Some Gore Bay council members feel alternative option should have been chosen for swing bridge replacement

Some members of Gore Bay council aren’t pleased with the Ministry of Transportation option of a double-lane swing bridge to replace the current structure.

MANITOULIN – The proposed option for replacement of the current swing bridge—a similar swing bridge, but with two lanes for traffic (instead of one)—is not supported by at least two Gore Bay municipal council representatives who feel another option should have been chosen. As well, a Gordon/Barrie Island municipal representative feels that the project needs to be completed in less than the five to 10 years. 

“The engineers, Stantec and the MTO (Ministry of Transportation) are asking for comments on the proposed plan for the swing bridge,” said Gore Bay Mayor Dan Osborne at a council meeting last week. “I know (councillor) Jack (Clark) has submitted a list of points on this issue. I think that when this whole process started and everyone provided input, they already had their decision in mind.” 

“All I want is the two lanes of traffic, I really don’t care about the rest of it,” said Councillor Kevin Woestenenk. 

“I put my comments in, my personal views, but if there is a municipal view this should be sent,” suggested Mayor Osborne. 

“It doesn’t sound like it’s going to matter,” said Councillor Ken Blodgett. 

Mayor Osborne said in the letter that he sent, “I said that they should be looking at an overhead bridge, to provide low maintenance, be more reliable, not have moving parts and traffic would never have to stop. And the design they had for this bridge option wouldn’t have affected any of the businesses in the downtown (Little Current) area. As for the views off the bridge, they were wrecked years ago with the windmills and lights being installed, but I think this is all water under the bridge, this is what they decided do to and what we will get.”

“I’m not sure a community response would hold more weight that an individual response,” said Councillor Clark.

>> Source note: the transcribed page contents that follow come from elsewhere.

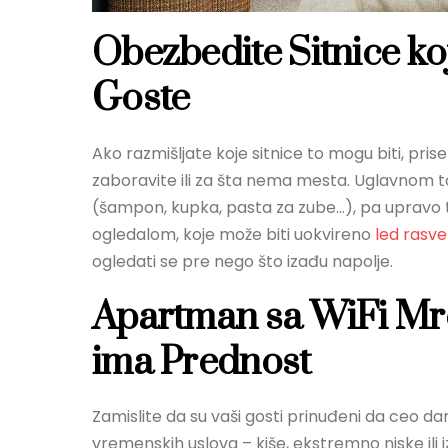
Obezbedite Sitnice ko
Goste
Ako razmišljate koje sitnice to mogu biti, pri
zaboravite ili za šta nema mesta. Uglavnom t
(šampon, kupka, pasta za zube…), pa upravo t
ogledalom, koje može biti uokvireno
led rasv
ogledati se pre nego što izađu napolje.
Apartman sa WiFi Mr
ima Prednost
Zamislite da su vaši gosti prinuđeni da ceo d
vremenskih uslova – kiše, ekstremno niske ili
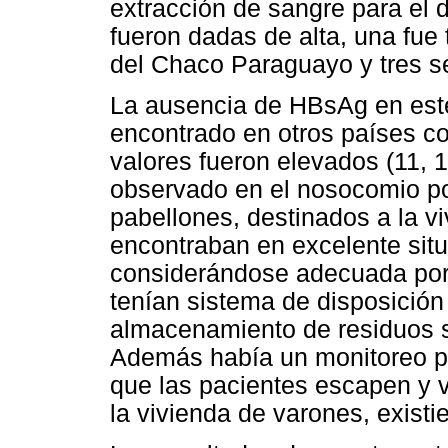
extracción de sangre para el 
fueron dadas de alta, una fue 
del Chaco Paraguayo y tres se
La ausencia de HBsAg en este
encontrado en otros países c
valores fueron elevados (11, 1
observado en el nosocomio por
pabellones, destinados a la vi
encontraban en excelente situ
considerándose adecuada porq
tenían sistema de disposición
almacenamiento de residuos s
Además había un monitoreo pe
que las pacientes escapen y 
la vivienda de varones, existi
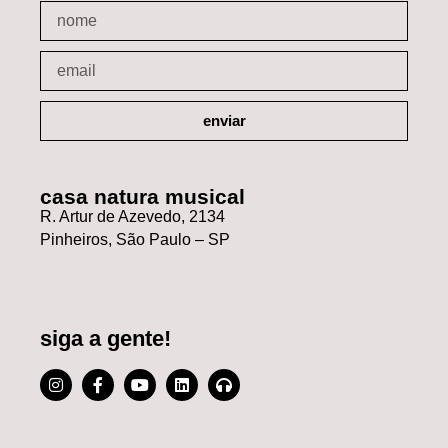
enviar
casa natura musical
R. Artur de Azevedo, 2134
Pinheiros, São Paulo – SP
siga a gente!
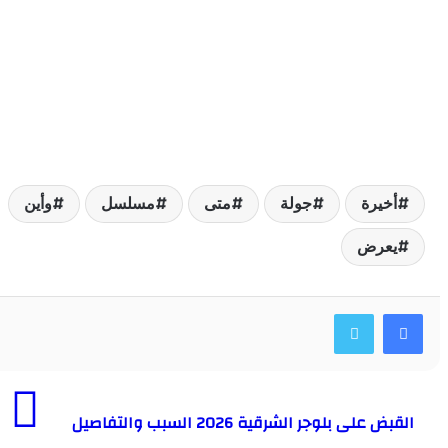
خيرة
جولة
متى
مسلسل
وأين
عرض
 على بلوجر الشرقية 2026 السبب والتفاصيل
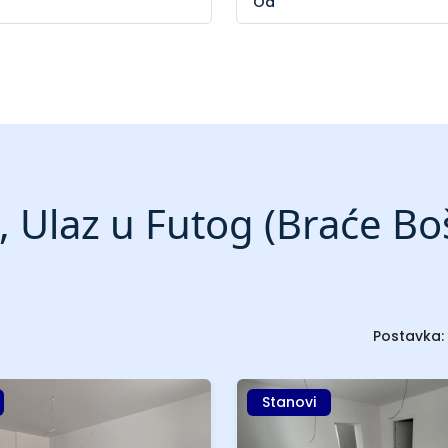
 Ulaz u Futog (Braće Bo
Postavka:
Stanovi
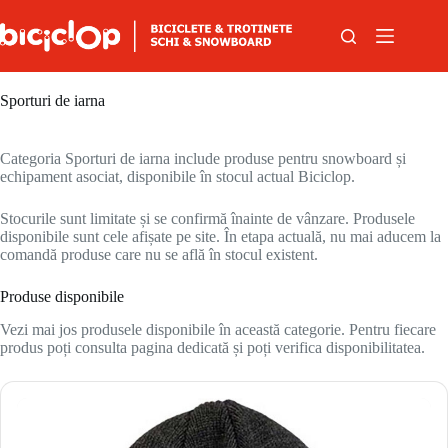
Sari la conținut
Sporturi de iarna
Categoria Sporturi de iarna include produse pentru snowboard și
echipament asociat, disponibile în stocul actual Biciclop.
Stocurile sunt limitate și se confirmă înainte de vânzare. Produsele
disponibile sunt cele afișate pe site. În etapa actuală, nu mai aducem la
comandă produse care nu se află în stocul existent.
Produse disponibile
Vezi mai jos produsele disponibile în această categorie. Pentru fiecare
produs poți consulta pagina dedicată și poți verifica disponibilitatea.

Councillor Clark told the Recorder after the meeting, “basically I disagree with the option that has been chosen because it will still restrict marine traffic and road traffic. And the biggest thing is that what is being proposed would mean another mechanical bridge, which means the potential is still there for it to break down and get stuck in the middle.”

“I have read that it could take as many as 10 years to complete the bridge. This is too long,” stated Lee Hayden, reeve of Gordon/Barrie Island, last week. “This project needs to get to the forefront, and we need to get everyone on the Island and off-Island to put pressure on the engineers and the province to get this done.” 

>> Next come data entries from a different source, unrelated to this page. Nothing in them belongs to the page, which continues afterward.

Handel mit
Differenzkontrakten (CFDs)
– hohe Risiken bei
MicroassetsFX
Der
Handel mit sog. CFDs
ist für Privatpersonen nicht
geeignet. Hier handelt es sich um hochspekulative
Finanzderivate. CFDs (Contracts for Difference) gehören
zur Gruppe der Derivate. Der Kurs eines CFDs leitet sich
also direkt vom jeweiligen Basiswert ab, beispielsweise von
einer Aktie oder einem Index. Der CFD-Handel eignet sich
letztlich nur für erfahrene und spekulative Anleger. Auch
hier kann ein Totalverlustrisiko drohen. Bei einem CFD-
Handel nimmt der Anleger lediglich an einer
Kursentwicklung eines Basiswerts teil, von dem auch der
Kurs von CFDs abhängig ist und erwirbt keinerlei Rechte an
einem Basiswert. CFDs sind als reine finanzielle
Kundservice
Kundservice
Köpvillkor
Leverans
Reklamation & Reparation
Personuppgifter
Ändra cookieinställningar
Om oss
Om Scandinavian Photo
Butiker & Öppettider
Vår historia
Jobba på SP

“We can’t wait 10 years, we have been waiting long enough, and with the current bridge we are on borrowed time (with potential breakdowns),” said Reeve Hayden.

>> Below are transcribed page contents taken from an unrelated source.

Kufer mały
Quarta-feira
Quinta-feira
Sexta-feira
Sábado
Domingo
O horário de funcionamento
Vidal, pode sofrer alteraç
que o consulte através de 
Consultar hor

Stantec engineer Gregg Cooke told council for the Town of Northeastern Manitoulin and the Islands recently that it is expected the construction of a new bridge could take anywhere between five to 10 years to complete due to ongoing consultations and studies.
The next step in the project in replacing the swing bridge is to complete an environmental assessment study, then getting environmental clearance followed by the MTO laying out a construction schedule.

“The option chosen to have a two-lane bridge will be a plus to what we have right now,” continued Reeve Hayden. “I can understand they looked at the costs of all the options as well.” 

“I’m in favour of the option that has been chosen. I think it’s going to satisfy the majority of the people and meet the needs of the Island.”

Reeve Hayden said one thing he would like to see changed, “is for them to revisit the opening times for boating traffic going under through the swing bridge. I see the need being there for boaters, but it is an inconvenience to have the bridge opened on the hour in the summer for boats to get through. When the bridge was down for repairs it was only opened two or three times a day. I think this should be revisited and looked at permanently.”

Members of the public have until April 30 to review and provide feedback on the proposal chosen by the MTO.